Extracted records:
:::::
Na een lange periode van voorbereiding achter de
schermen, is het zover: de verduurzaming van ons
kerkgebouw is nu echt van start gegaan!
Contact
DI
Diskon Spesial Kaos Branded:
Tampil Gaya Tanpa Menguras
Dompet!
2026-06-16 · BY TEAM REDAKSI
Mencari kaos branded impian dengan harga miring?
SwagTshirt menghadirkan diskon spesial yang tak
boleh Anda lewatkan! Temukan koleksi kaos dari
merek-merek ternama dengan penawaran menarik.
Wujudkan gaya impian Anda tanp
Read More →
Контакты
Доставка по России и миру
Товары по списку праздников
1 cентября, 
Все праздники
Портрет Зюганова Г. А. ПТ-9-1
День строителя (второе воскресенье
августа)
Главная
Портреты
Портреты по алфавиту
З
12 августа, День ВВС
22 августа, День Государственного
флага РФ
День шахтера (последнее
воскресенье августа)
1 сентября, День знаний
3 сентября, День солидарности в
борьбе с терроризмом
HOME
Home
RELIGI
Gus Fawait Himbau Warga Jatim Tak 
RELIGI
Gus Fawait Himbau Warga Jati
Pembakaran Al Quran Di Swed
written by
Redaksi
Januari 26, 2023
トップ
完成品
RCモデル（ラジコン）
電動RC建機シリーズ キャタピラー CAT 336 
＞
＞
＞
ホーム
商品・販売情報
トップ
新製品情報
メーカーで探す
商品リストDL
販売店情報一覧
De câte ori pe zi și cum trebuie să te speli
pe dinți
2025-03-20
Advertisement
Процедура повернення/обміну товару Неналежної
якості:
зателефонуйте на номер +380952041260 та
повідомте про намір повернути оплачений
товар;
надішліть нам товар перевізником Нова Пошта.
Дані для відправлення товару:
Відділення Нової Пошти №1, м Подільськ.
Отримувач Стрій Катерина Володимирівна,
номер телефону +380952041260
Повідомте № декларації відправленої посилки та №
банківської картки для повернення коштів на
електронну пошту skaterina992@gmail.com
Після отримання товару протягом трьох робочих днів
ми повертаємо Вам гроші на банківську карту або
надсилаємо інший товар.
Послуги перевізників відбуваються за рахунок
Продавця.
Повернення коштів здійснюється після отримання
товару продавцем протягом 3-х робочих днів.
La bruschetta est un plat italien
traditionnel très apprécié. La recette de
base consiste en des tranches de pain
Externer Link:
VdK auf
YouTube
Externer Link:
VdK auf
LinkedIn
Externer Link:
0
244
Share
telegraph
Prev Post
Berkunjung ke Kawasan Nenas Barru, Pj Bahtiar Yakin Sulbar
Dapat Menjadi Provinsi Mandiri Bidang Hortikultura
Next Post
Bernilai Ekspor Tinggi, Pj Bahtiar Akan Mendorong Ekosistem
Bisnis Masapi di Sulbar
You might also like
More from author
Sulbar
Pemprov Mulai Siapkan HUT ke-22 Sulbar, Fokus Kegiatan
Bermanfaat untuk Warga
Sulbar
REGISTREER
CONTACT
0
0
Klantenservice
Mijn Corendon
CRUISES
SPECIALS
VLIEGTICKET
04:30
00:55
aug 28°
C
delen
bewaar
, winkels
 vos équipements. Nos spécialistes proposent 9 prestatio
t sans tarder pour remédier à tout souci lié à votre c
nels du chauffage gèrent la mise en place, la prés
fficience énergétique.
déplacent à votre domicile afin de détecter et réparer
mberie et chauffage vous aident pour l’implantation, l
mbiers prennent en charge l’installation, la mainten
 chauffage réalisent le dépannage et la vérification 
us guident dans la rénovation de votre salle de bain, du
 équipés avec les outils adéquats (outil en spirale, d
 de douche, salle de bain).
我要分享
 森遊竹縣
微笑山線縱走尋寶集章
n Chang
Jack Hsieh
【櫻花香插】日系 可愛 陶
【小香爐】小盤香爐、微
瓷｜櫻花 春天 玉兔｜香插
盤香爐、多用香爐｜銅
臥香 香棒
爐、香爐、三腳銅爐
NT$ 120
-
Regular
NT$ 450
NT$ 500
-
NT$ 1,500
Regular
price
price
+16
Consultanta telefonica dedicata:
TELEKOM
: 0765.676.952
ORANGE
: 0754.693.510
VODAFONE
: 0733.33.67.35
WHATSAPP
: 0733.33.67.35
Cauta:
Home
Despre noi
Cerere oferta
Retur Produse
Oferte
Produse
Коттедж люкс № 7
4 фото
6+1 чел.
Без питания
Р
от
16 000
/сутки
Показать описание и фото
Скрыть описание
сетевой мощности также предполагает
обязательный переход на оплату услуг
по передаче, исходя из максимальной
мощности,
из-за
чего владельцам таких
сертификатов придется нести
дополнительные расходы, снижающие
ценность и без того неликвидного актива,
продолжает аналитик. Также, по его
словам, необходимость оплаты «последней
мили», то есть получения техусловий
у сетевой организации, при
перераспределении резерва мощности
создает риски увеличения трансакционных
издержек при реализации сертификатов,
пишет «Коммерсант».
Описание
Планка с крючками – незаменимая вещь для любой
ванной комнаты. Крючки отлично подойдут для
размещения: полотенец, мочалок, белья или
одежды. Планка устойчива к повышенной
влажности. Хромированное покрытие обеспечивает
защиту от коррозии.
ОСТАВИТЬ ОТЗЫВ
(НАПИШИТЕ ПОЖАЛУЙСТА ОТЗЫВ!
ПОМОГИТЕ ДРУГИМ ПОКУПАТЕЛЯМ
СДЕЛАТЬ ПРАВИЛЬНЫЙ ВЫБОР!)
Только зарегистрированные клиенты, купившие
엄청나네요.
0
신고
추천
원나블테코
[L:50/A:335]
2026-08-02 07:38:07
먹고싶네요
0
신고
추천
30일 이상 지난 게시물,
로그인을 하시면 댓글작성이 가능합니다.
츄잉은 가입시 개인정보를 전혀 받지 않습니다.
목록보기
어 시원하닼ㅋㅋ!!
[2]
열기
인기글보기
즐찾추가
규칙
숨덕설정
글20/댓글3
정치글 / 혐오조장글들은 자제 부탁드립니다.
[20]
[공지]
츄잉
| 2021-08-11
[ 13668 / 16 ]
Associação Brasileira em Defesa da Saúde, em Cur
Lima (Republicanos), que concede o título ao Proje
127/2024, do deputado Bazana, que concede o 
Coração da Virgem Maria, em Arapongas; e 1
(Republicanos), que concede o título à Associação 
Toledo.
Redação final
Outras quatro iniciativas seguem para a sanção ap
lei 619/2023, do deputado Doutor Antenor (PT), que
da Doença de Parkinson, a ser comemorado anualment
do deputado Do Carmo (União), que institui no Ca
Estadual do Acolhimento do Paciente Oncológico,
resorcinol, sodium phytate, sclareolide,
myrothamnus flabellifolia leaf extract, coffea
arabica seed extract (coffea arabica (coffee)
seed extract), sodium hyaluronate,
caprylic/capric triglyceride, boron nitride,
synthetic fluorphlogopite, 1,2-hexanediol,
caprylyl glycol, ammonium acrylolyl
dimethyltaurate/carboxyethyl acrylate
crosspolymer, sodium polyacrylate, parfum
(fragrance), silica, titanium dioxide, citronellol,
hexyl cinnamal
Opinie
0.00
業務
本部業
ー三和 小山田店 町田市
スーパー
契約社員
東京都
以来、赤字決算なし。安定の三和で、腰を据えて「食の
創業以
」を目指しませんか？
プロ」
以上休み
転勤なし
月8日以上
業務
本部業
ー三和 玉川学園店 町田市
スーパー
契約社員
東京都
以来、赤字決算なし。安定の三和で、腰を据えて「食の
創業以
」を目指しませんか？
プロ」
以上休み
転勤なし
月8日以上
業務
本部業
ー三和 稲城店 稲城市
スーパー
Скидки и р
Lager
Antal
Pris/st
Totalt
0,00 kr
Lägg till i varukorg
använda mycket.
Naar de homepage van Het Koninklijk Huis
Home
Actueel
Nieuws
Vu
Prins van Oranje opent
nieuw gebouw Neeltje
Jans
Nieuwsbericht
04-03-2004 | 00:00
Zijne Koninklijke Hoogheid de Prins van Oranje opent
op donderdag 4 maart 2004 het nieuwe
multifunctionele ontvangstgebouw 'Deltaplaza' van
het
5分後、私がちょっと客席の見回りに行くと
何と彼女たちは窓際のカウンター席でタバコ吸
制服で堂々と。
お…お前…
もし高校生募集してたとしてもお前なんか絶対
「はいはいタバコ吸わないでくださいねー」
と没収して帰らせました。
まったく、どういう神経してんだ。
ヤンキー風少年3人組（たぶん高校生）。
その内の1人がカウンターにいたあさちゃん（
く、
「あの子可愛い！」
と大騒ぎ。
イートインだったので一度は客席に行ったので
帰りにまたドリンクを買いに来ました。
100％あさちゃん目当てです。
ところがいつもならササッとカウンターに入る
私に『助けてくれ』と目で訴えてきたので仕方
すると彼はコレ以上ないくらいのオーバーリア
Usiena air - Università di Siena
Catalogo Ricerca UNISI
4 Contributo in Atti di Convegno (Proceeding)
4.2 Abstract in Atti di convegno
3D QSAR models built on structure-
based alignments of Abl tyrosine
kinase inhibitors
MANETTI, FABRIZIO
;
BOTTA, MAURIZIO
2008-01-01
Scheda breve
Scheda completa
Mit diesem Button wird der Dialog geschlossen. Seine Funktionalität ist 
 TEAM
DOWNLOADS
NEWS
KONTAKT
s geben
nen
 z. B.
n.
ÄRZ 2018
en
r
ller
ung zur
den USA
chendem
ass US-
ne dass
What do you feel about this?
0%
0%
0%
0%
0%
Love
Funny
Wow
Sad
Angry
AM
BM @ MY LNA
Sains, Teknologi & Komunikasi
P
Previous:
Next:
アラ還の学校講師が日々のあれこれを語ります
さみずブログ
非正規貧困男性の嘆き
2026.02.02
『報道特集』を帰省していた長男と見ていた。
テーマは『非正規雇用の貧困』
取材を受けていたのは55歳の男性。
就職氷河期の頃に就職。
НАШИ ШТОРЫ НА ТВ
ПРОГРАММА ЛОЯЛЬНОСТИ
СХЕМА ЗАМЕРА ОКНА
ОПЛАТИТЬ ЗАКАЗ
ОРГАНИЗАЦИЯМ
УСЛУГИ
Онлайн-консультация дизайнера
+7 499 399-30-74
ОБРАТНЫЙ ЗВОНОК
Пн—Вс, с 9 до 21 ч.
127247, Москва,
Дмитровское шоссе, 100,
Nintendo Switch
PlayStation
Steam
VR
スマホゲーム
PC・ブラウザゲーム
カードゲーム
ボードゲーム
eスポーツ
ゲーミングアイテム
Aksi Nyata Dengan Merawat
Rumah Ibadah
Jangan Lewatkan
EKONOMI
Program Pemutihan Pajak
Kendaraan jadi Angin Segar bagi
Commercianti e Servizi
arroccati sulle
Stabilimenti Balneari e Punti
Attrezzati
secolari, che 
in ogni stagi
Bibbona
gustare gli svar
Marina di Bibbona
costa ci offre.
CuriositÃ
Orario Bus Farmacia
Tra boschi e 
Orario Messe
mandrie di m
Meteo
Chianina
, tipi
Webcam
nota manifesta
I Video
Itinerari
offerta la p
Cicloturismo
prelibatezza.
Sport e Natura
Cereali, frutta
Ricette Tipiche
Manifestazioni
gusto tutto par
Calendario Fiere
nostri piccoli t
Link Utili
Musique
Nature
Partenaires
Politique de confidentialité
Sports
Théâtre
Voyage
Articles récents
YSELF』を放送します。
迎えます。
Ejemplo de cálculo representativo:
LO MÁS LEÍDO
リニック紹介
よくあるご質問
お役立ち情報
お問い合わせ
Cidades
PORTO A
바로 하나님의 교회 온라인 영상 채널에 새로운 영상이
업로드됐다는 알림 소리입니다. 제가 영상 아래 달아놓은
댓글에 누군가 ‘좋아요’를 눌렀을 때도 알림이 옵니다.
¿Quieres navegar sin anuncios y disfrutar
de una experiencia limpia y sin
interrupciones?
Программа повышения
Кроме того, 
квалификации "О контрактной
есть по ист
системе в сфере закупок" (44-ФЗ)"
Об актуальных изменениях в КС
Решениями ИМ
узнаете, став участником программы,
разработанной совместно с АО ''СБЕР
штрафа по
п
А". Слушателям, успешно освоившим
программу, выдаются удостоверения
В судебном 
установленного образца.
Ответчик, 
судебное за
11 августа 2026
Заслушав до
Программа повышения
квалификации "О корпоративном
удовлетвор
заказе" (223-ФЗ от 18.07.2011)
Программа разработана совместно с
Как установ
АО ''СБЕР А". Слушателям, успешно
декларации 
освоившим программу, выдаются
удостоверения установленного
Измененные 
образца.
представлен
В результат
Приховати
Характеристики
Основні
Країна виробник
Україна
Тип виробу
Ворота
:::::
Please make an exact copy of the lines above from the line with "Jangan Lewatkan" through the line with "바로 하나님의 교회 온라인 영상 채널에 새로운 영상이", both ends included.

EXERCISE OUTPUT:
Jangan Lewatkan
EKONOMI
Program Pemutihan Pajak
Kendaraan jadi Angin Segar bagi
Commercianti e Servizi
arroccati sulle
Stabilimenti Balneari e Punti
Attrezzati
secolari, che 
in ogni stagi
Bibbona
gustare gli svar
Marina di Bibbona
costa ci offre.
CuriositÃ
Orario Bus Farmacia
Tra boschi e 
Orario Messe
mandrie di m
Meteo
Chianina
, tipi
Webcam
nota manifesta
I Video
Itinerari
offerta la p
Cicloturismo
prelibatezza.
Sport e Natura
Cereali, frutta
Ricette Tipiche
Manifestazioni
gusto tutto par
Calendario Fiere
nostri piccoli t
Link Utili
Musique
Nature
Partenaires
Politique de confidentialité
Sports
Théâtre
Voyage
Articles récents
YSELF』を放送します。
迎えます。
Ejemplo de cálculo representativo:
LO MÁS LEÍDO
リニック紹介
よくあるご質問
お役立ち情報
お問い合わせ
Cidades
PORTO A
바로 하나님의 교회 온라인 영상 채널에 새로운 영상이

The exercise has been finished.